Defenders of the Deep

Fun Fact: if it wasn’t for the clumsiness of the USS Tambor, the Battle of Midway might never have been won. (Schultz)

"Today under the vast and lonely waves, submariners stand to watch for America and the noble dream of freedom for all-so close to man's grasp” -Ernest M. Eller, Rear Admiral. The Pacific War, sometimes called the Asia-Pacific War, was the theater of World War II that was fought in the Pacific and East Asia. The Pacific War saw the Allied powers pitted against the Empire of Japan, who was briefly aided by Thailand and to a much lesser extent by its Axis allies, Germany and Italy. United States submarines played a major role in defeating Japan, even though submarines made up a small proportion of the Allied navies—less than two percent in the case of the U.S. Navy ("Submarine Warfare"). Japan was strangled by the sinking of its merchant fleet, through the interception of many means of transport, and the disruption of nearly all oil imports, which were essential to weapons production and military operations. In fact, by early 1945 Japanese oil supplies were so limited that its naval fleet was virtually stranded. Submarine warfare was instrumental in the Pacific War because of newly-developed tactics, knowledge acquired from earlier confrontations, U.S. Navy technology that was advanced for its time, and the submarine’s intrinsic ability to remain invisible.

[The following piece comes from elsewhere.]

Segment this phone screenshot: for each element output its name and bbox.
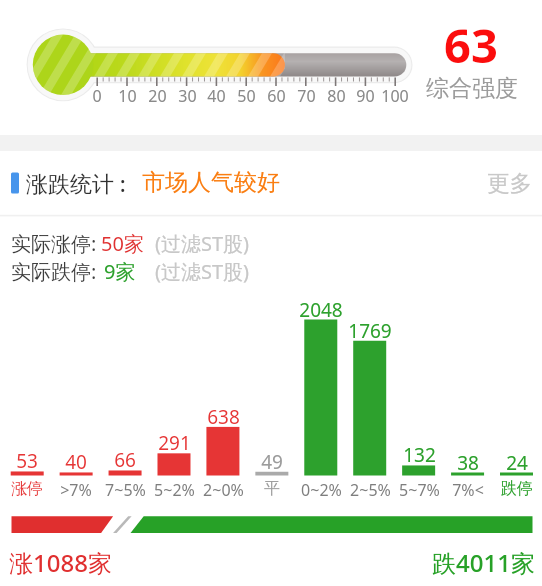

Through the new tactical advantages they provided, submarines made themselves vital to the success of the United States. Surface vessels navigate across what amounts to a featureless two-dimensional plain, whereas submarines roam throughout a vast, three-dimensional column of water. Operating in three dimensions provided new tactical opportunities for submarine skippers that were unavailable to their surface equivalents. “Sea denial” (hindering or preventing stronger adversaries from using certain nautical expanses) quickly became the underlying strategy of the United States Navy. Over sixty percent of the Japanese merchant fleet was destroyed by U.S. submarines, crippling Japan's ability to supply its military forces. Allied submarines in the Pacific War destroyed more Japanese cargo than all other weapons combined (Friedman). Three hundred and fourteen submarines served in the U.S. Navy, of which nearly 260 were deployed to the Pacific. When the Japanese attacked Hawaii in December 1941, 111 boats were in commission; 203 submarines from the Gato, Balao, and Tench classes were commissioned during the war. (Submarine Warfare). During the war, fifty-two U.S. submarines were lost to all causes, with forty-eight directly due to hostilities. U.S. submarines sank 1,560 enemy vessels, a total of 5.3 million tons, approximately fifty-five percent of the total sunk (Naval History Division).

An understanding of the challenges of submarine warfare and how to avoid the traps set for submarines gave the United States submariners an advantage over the less experienced Japanese navy. The Japanese military claimed its defenses sank 468 Allied submarines during the war. In actuality, only forty-two American submarines were sunk in the Pacific due to hostile action (Naval History Division). The U.S. was able to apply the knowledge they gained during WWI, which was a vital experience that the Japanese did not possess. Understanding the strength of tidal currents, prevailing winds, the effects of exposure to wave action, the nature of the seabed and where an anchor will hold, and many other different factors are all vital to skippering a submarine (Office of Naval Intelligence).